*Exercise goal*
Every line from the one containing "Según el relato" to the end of the records below, written out word for word, is the whole answer.

Page images and extracted text
- - - -

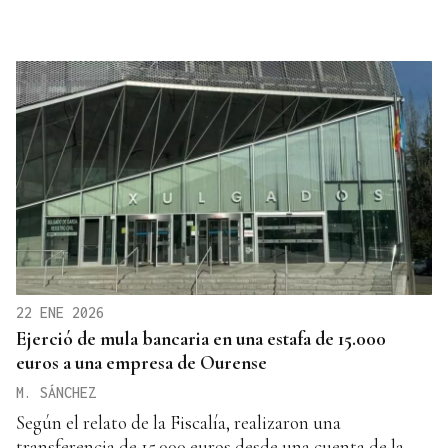
22 ENE 2026
Ejerció de mula bancaria en una estafa de 15.000
euros a una empresa de Ourense
M. SÁNCHEZ
Según el relato de la Fiscalía, realizaron una
transferencia de 15.000 euros desde una cuenta de la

- - - -

*Task response*
Según el relato de la Fiscalía, realizaron una
transferencia de 15.000 euros desde una cuenta de la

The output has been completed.